September has slipped into October, leaves are beginning to change –– even as the Island has experienced a dazzling streak of weather, keeping summer feelings stirring in all of this. October is one long month leading to its end, Halloween, the holy festival for witches and heathens, a night when things stir and somewhere may be witches stirring mischief as they churn their potions: “Double, double toil and trouble, fire burn and cauldron bubble” (Macbeth).

It’s been causing me to think of books that scare us, books looking into the dark and scary corners of the universe, and there have always been scary nooks and crannies to frighten us. Pliny the Younger wrote a ghost story set in Athens during the height of the Roman Empire. Grimm’s fairy tales were, well, grim.

Mary Shelley gave a twist to terror with Frankenstein playing god; hubris and torment mixed together in a tragic tale still haunting more than two centuries later, inspiring multiple film versions. A new one is just out, with Jacob Elordi offering a new interpretation of Frankenstein’s creation. You can find a copy in our Banned Books section. Yup, it’s banned in places.

Vlad the Impaler, Romania’s dark prince of gruesome endings for his subjects (King Charles III is a distant descendant), was the inspiration for Bram Stoker’s “Dracula,” still a darn good read. Want something a bit more modern in your literary desire for things vampiric? Try Ann Rice’s “Interview with the Vampire” and its many, many children.

Edgar Allen Poe still thrills us all these years later with his stories, like “The Masque of the Red Death” (my personal favorite), “The Tell-Tale Heart,” and “The Fall of the House of Usher.” He’s perfect for a stormy October night when the wind howls in off the water.

Robert Louis Stevenson gave us “Treasure Island”; he also gave us “Dr. Jekyll and Mr. Hyde,” a cautionary terror tale if ever there was one. 

The modern age has given us so many authors of great stories of the dark corners. Stephen King leaps to mind with stories that frighten me. If you like being scared: “Pet Sematary.” The book, not the film. Or, now that school is back in session, the terrifying “Carrie.”

If you are looking for something dark and claustrophobic, “The Haunting of Hill House” by Shirley Jackson. The house wants …

Stephen Graham Jones is a noted contemporary writer whose books like “The Only Good Indians” and “The Buffalo Hunter Hunter” have never sold as well at Edgartown Books as his talent suggests they would. His is a unique voice, formed by his heritage, shaping tales to terrorize. A Native American, a winner of the Bram Stoker Award, Jones writes books that often contain characters who are outsiders, like the half-Indian Jade in “My Heart Is a Chainsaw.” Jade’s a movie fanatic; events in her gentrifying town mirror her favorite slasher films. No one will listen.
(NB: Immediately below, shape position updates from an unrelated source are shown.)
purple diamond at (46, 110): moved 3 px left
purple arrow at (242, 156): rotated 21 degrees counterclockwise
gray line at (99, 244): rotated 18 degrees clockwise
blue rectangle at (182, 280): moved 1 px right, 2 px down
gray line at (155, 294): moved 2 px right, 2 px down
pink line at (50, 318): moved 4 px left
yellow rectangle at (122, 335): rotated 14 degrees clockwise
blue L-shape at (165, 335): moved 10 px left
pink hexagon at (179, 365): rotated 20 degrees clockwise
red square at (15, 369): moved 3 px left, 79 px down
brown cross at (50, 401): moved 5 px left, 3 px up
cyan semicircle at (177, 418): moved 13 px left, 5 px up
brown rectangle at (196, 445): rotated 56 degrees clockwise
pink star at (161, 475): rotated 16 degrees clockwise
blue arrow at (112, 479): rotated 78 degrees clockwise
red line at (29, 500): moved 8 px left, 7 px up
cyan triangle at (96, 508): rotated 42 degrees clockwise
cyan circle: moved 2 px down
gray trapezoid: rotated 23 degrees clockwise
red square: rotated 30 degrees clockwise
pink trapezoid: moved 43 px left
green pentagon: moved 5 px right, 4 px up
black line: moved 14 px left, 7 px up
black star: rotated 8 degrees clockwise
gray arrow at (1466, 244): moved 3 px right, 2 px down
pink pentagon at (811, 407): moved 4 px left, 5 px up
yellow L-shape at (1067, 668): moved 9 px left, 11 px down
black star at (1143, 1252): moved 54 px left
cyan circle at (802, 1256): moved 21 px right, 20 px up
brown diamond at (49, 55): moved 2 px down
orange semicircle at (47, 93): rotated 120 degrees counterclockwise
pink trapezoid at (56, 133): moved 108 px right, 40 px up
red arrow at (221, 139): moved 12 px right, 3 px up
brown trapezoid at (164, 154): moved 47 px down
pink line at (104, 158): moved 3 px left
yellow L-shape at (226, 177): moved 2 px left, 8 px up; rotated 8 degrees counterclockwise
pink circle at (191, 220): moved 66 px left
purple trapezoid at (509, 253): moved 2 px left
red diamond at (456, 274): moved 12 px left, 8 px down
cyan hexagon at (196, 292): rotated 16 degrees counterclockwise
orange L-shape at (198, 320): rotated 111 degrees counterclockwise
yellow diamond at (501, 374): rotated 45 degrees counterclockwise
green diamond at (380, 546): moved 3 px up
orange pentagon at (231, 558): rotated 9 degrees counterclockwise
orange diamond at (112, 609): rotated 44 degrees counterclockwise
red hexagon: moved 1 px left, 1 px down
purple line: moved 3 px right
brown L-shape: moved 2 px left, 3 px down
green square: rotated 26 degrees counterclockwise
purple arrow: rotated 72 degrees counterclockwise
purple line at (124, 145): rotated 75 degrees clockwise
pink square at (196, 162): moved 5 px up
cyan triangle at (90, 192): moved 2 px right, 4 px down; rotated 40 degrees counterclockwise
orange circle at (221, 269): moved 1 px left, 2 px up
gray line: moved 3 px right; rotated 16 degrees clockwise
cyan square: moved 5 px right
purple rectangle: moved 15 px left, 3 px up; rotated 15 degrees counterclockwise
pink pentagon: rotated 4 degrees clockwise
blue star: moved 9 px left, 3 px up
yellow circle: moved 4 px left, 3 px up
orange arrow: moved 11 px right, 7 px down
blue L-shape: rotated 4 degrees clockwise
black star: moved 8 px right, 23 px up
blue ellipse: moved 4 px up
Meanwhile, Toni Morrison, one of the literary giants of our time, wrote “Beloved,” a ghost story filled with the hauntings of actions done, regretted, shadows returning and leaving. Also found in our Banned Books section.

We yearn to understand what we do not understand. Tarot cards have sold well in the bookstore ever since I’ve been here. The cards come with answers to questions we have, yearning to know the unknowable, a thirst probably going back as far as humans do.

A book for October might be Grady Hendrix’s “Witchcraft for Wayward Girls,” set in a home for unwed mothers, who are ruled with an iron fist. A book of magic appears; things take a turn.

Want to know a little about local hauntings? Pick up a copy of Tom Dresser’s “Ghosts of Martha’s Vineyard” and discover local spots with a reputation for ghostly events, like the Newes from America or the occasional spectral event at the Christopher. And there’s Holly Nadler’s “Haunted Island.” The Vineyard has a good number of ghosts per square mile, it seems.

We like to be scared; it’s why we crack the covers of these books. And there’s no shortage of them. October is just the month to pick one and curl up with it as the days get shorter and the wind gets stronger, sweeping the falling leaves this way and that, whispering to us: “Something wicked this way comes.”